To do: Scan the data below for lines holding the word "como", and copy each line found.

Records supplied:
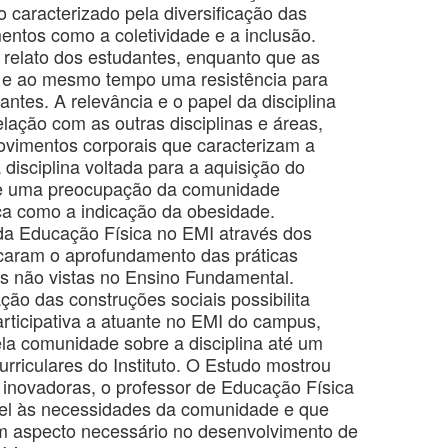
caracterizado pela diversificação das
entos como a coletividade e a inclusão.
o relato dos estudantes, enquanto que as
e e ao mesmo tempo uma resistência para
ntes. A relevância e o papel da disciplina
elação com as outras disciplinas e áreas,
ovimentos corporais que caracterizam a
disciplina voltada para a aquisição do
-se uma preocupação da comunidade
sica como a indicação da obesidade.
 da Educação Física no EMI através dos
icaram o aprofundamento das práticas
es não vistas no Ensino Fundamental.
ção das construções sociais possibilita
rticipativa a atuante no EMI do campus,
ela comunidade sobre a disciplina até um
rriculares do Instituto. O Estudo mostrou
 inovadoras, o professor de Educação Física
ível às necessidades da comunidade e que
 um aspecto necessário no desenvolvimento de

==

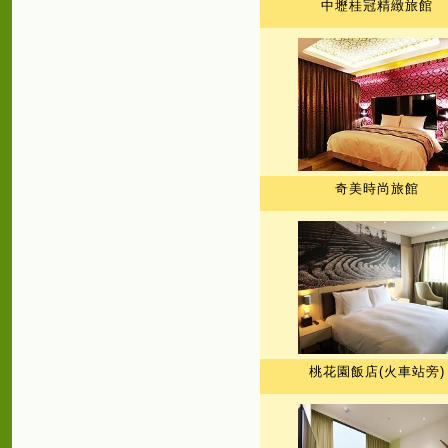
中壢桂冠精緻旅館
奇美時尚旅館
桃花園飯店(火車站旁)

--

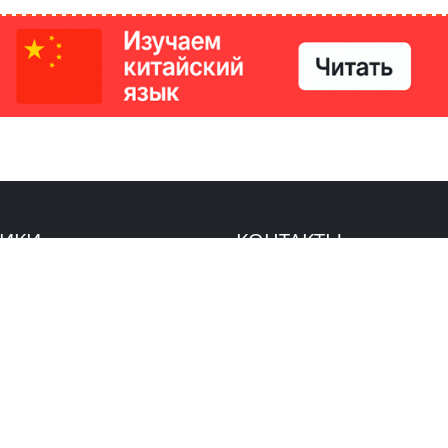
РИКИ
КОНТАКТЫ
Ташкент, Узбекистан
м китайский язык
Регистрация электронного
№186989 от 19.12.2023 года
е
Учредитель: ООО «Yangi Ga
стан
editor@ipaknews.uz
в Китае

Completed exercise:
entos como a coletividade e a inclusão.
sica como a indicação da obesidade.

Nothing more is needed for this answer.